To promote adoption of World Health Organization Hand Hygiene Guidelines to enhance compliance among doctors and nurses and improve patient safety.

Methods:

The study design was a cross sectional intervention in a Federal Teaching Hospital South-eastern Nigeria. Interventions involved training/education; introduction of hand rub; and hand hygiene reminders. The impact of interventions and hand hygiene compliance were evaluated using World Health Organization direct observation technique.

Results:

The post-intervention hand hygiene compliance rate was 65.3%. Hand hygiene indications showed highest compliance rate ‘after body fluid exposure’ (75.3%) and ‘after touching a patient’ (73.6%) while the least compliance rate was recorded ‘before touching a patient’ (58.0%).
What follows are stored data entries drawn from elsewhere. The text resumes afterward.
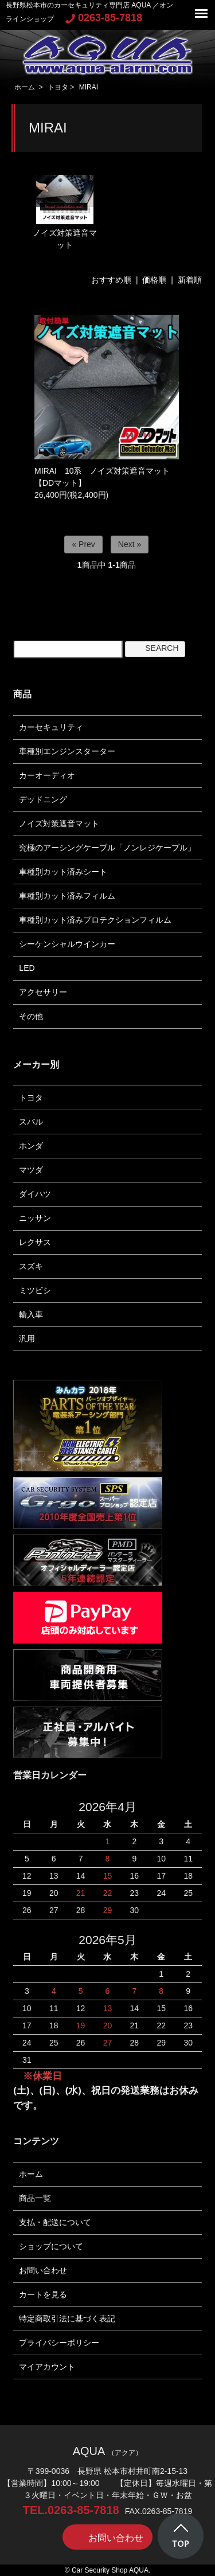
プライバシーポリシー (59, 2342)
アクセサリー (43, 992)
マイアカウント (47, 2366)
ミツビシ (35, 1290)
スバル (31, 1121)
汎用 (27, 1338)
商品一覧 (35, 2198)
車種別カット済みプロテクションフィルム (95, 919)
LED (26, 968)
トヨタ (58, 87)
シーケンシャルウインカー (67, 944)
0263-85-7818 (103, 18)
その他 (31, 1016)
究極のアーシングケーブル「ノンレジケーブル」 (107, 847)
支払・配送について (55, 2222)
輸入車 (31, 1314)
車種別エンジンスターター (67, 751)
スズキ (31, 1266)
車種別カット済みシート (63, 871)
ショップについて (51, 2246)
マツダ (31, 1169)
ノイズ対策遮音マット (65, 212)
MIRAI (88, 87)
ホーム (24, 87)
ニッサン (35, 1218)
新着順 (190, 279)
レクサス (35, 1242)
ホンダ (31, 1145)
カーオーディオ (47, 775)
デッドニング (43, 799)
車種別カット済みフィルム (67, 895)
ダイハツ (35, 1194)
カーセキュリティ (51, 727)
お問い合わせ (43, 2270)
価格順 (154, 279)
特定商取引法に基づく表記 (67, 2318)
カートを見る (43, 2294)
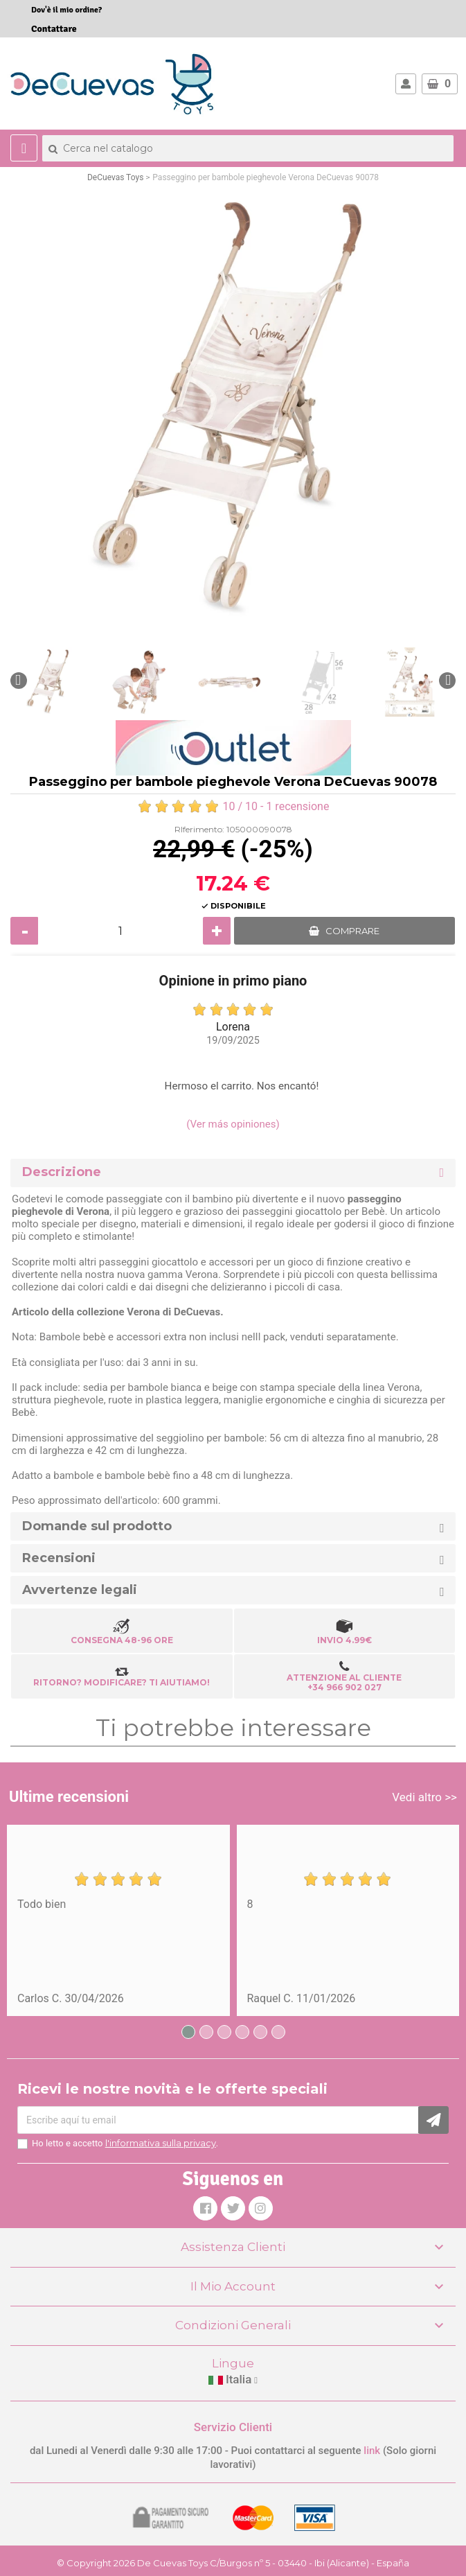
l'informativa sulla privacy (160, 2142)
Hand hygiene compliance rate was significantly higher among nurses (72.9%) compared to doctors (59.7%) (χ2 = 23.8, p< 0.05). Hand hygiene indication with significantly higher compliance rate was “before clean/aseptic procedure” (84.4%) (χ2 = 80.74, p < 0.05). Out of the 815 hand hygiene practices recorded 550 (67.5%) were hand rub action.

Conclusions:

hand hygiene campaigns using the World Health Organization tools and methodology can be successfully executed in a tertiary health facility of a low-income setting with far reaching improvements in compliance.